Unsupervised Machine Learning

5 min readJul 19, 2021

In one of the recent articles, we discussed supervised machine learning, where machine systems are trained under the supervision of training data. Such models are trained with labeled input data and then it predicts the output for unforeseen data.

However, there may be times when we don’t have labeled data and need to identify hidden patterns in a given data set. To tackle such situations in Machine learning, an Unsupervised learning approach is required.

What is Unsupervised Learning?

Unsupervised learning is the process of training a machine with data that hasn’t been classified or labeled. The algorithm is then allowed to respond to that data without any supervision.
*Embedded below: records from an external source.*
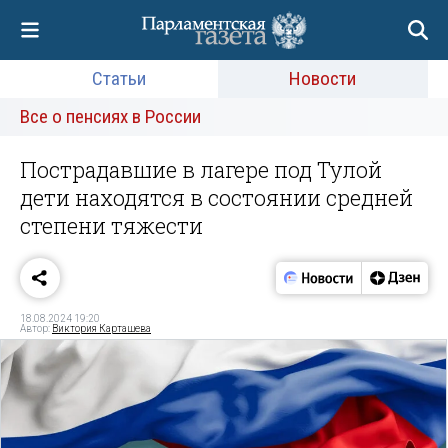
Статьи
Новости
Все о пенсиях в России
Пострадавшие в лагере под Тулой
дети находятся в состоянии средней
степени тяжести
18.08.2024 19:20
Автор:
Виктория Карташева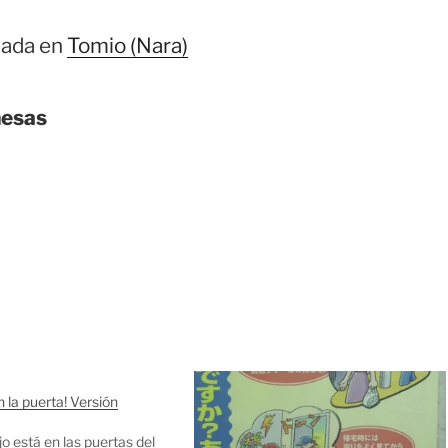
mada en
Tomio (Nara)
nesas
 la puerta! Versión
o está en las puertas del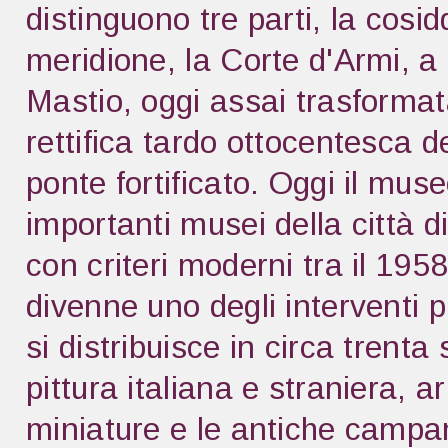
distinguono tre parti, la cosi
meridione, la Corte d'Armi, a 
Mastio, oggi assai trasformata,
rettifica tardo ottocentesca d
ponte fortificato. Oggi il mus
importanti musei della città d
con criteri moderni tra il 195
divenne uno degli interventi 
si distribuisce in circa trenta 
pittura italiana e straniera, a
miniature e le antiche campa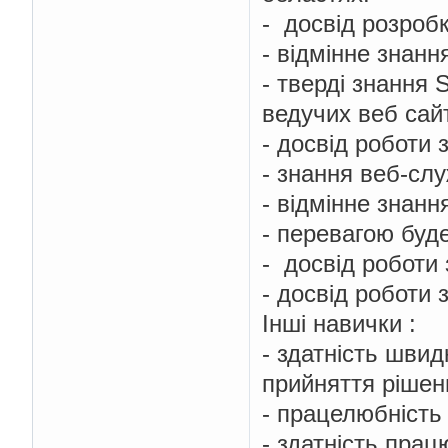
- досвід розробк
- відмінне знанн
- тверді знання
ведучих веб сайт
- досвід роботи
- знання веб-сл
- відмінне знанн
- перевагою буд
- досвід роботи 
- досвід роботи з 
Інші навички :
- здатність швид
прийняття рішен
- працелюбність
- здатність прац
Here, the task for the machine would be to organize the unsorted information into groups based on similarities, patterns, and differences without any prior training of data.

Unlike supervised learning, there is neither any teacher present nor any training data, which means the machine system is bound to discover hidden patterns in the given unlabeled data by itself.

How Does It Work?

Let’s try to understand Unsupervised Learning with the help of an example.
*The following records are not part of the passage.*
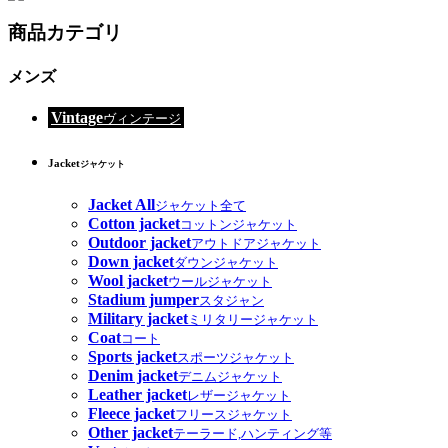
商品カテゴリ
メンズ
Vintage
ヴィンテージ
Jacket
ジャケット
Jacket All
ジャケット全て
Cotton jacket
コットンジャケット
Outdoor jacket
アウトドアジャケット
Down jacket
ダウンジャケット
Wool jacket
ウールジャケット
Stadium jumper
スタジャン
Military jacket
ミリタリージャケット
Coat
コート
Sports jacket
スポーツジャケット
Denim jacket
デニムジャケット
Leather jacket
レザージャケット
Fleece jacket
フリースジャケット
Other jacket
テーラード,ハンティング等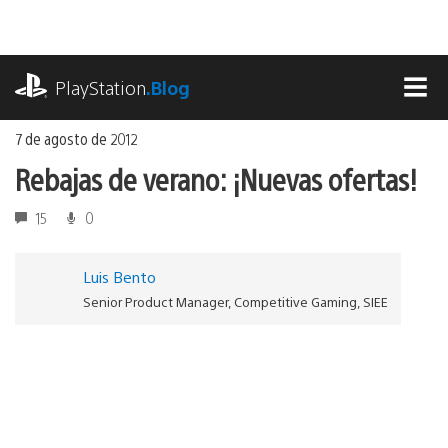
Ir
al
contenido
playstation.com
PlayStation
.Blog
MEN
7 de agosto de 2012
Rebajas de verano: ¡Nuevas ofertas!
15
0
Luis Bento
Senior Product Manager, Competitive Gaming, SIEE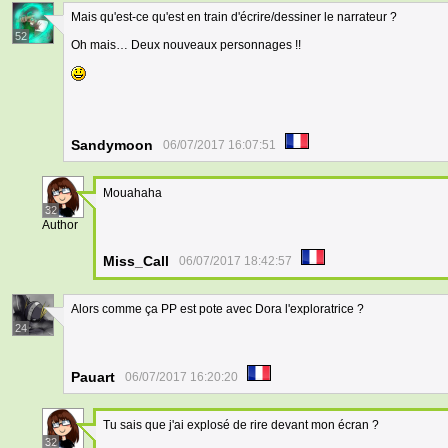
Mais qu'est-ce qu'est en train d'écrire/dessiner le narrateur ?
52
Oh mais… Deux nouveaux personnages !!
Sandymoon
06/07/2017 16:07:51
Mouahaha
32
Author
Miss_Call
06/07/2017 18:42:57
Alors comme ça PP est pote avec Dora l'exploratrice ?
24
Pauart
06/07/2017 16:20:20
Tu sais que j'ai explosé de rire devant mon écran ?
32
Assume we have an unlabeled input data set with pictures of three fruits that the machine has never seen before: apples, bananas and mangoes. The machine cannot classify the fruits according to their names since it has no clue what an apple or banana looks like.

However, the machine is capable of applying a suitable algorithm and classifying the fruits based on their similarities, patterns, and differences, i.e. the input data can simply be divided into three parts. The first half may have all photos of apples, the second might have photos of bananas and the rest would be mangoes.

The system had never learnt anything before, which means there was no training data or examples provided to it. This type of machine learning, therefore, enables the system to discover interesting patterns in the given data that were previously not detected.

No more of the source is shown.